Drape suits are a British variation of the three-piece suit introduced in the 1930s, in which the cut is full and "drapes". It is also known as the blade cut or London cut. The design of the athletic aesthetic of the drape suit is attributed to the London tailor Frederick Scholte.

The new suit cut was softer and more flexible in construction than the suits of the previous generation; extra fabric in the shoulder and armscye, light padding, a slightly nipped waist, and fuller sleeves tapered at the wrist resulted in a cut with folds, or "drapes," front and back that created the illusion of the broad-shoulders and tight-waist "V" figure of the very fit.

==Historical background==
Most changes in menswear occur slowly and subtly, until the shift becomes noticeably different. This noticeably different change occurs some time after the transition had begun. In comparison, changes in women's fashions are fast and each alteration noticeable almost immediately as it occurs. English tailoring remained the norm in leading men's fashions with a heavy influence of sportswear.

==1920s–1930s==
Introduced in the late 1920s, the athletic silhouette in suits "gradually and subtly refined into the drape cut". The athletic cut was more comfortable and less fitted to allow for movement. Previously, they were considered informal and not suitable for everyday dress on the streets. During the early 1900s, there was a shift of attitudes, and the clothes that were considered informal or for sports were being worn on the streets and were considered acceptable wear. The English drape suit became popular by the late 1930s. Edward VIII often wore the drape cut and in doing so helped to spread its popularity to America.

Frederick Scholte's distinctive V-shaped suit was developed through "discreet horizontal drapes narrowed across the shoulder blades from the roomy armholes down to the raised waistline". This shape resembled a 'V', which was caused by the broad shoulders that narrowed to a tucked in waistline, which smoothed over the hips as opposed to flaring back out (like the tail coat or the frock coat that preceded it). The shoulders were not padded, looking natural, broad and masculine. The drape suit was a more comfortable, athletic alternative to the slim suits of the preceding war years and their restrictions. It had more fabric through the shoulders and chest, causing a slight drape or wrinkle. Like other suit jackets, this style could be made single or double-breasted. The pants were also cut fuller "with pleated fronts and wide legs that tapered slightly to the ankle".

==Variations: American drape suit versus British drape suit==
The main difference between American and British versions of the drape suit was in the treatment of the sleeve-head at the shoulderline. The American version had a "smooth roll of sleeve fabric where it was stitched into the armscye" whereas the English version had "tiny puckers from stitch tucks". In addition, the American drape suit has a very tapered waist that helps to exaggerate the bulk in the chest and shoulders, and causes the skirt line to appear flared. In comparison, the English version has a less tapered waist with a straight skirt line.

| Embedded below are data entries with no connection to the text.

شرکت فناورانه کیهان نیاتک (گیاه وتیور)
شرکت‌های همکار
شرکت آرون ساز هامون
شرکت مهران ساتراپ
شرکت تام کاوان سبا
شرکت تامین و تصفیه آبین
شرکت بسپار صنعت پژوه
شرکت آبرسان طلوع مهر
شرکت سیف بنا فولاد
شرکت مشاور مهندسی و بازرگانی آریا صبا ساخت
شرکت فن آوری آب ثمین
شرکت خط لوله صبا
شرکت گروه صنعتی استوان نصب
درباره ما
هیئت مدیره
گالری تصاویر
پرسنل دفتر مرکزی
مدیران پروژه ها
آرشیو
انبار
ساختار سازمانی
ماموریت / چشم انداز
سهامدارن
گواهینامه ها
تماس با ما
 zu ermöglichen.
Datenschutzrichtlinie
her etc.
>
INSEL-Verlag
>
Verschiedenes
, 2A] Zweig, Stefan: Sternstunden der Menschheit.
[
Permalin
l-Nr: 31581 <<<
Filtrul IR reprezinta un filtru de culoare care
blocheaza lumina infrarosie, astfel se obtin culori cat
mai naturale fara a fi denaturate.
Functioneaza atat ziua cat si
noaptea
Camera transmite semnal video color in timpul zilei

==Drape suit in the mid-20th century ==
By the mid-1930s, "two subtle changes added a touch of modernity to the athletic suit style". The first modification was the alteration of the peaked lapel, which became wider and angled more upwards. This added more fullness and width to the 'masculine' chest. The second modification was the alteration of the sleeve armholes to become more narrow and raised. This added more fullness and width for a 'masculine' impact in the broadness of the shoulders and narrow waist.

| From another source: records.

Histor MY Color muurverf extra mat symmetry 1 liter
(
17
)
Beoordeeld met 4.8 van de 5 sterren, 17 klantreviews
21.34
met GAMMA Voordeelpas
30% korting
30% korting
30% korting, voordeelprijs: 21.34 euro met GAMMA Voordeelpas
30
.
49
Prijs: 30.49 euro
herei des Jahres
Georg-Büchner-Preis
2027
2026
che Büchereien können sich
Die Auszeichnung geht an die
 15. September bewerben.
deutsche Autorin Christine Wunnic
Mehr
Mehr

The drape suit remained popular during World War II, being a familiar and stable piece during uncertain times. A man's shoulders remained broad, fluid and natural; his chest appeared full and muscular "with the deeply rolled lapels"; "his waist and hips were made trim with the raised coat waistline and ventless skirt".

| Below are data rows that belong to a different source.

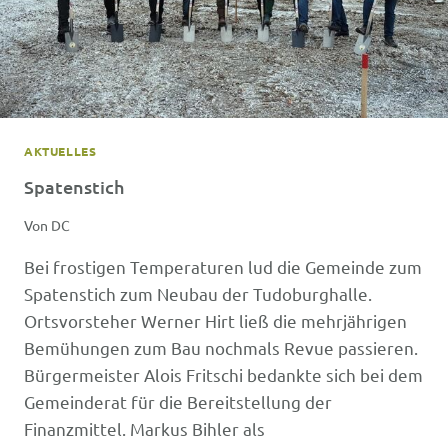
AKTUELLES
Spatenstich
Von
DC
Bei frostigen Temperaturen lud die Gemeinde zum
Spatenstich zum Neubau der Tudoburghalle.
Ortsvorsteher Werner Hirt ließ die mehrjährigen
Bemühungen zum Bau nochmals Revue passieren.
Bürgermeister Alois Fritschi bedankte sich bei dem
Gemeinderat für die Bereitstellung der
Finanzmittel. Markus Bihler als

In the 1950s, men's fashions followed the trend of women's. With Christian Dior's New Look for women, came the Bold Look and Continental Cut for men. The Bold Look was the continuation of the English drape cut with greater emphasis on the coordination of the suit with its accessories and shirt. It continued to have broad shoulders with a slightly nipped in waist and a double-breasted suit jacket. This cut was anchored in the WWII version, without the war restrictions.

==Late 20th century==
In the 1974 film The Great Gatsby, the drape suit of the 1920s and 1930s was revisited. The suit was modernized with the use of synthetic fabrics and a more modern construction.

Recently, Michael Anton, author of The Suit, has advocated for the return of the drape suit. The American Zoot suit is an extreme exaggeration of excess fabric.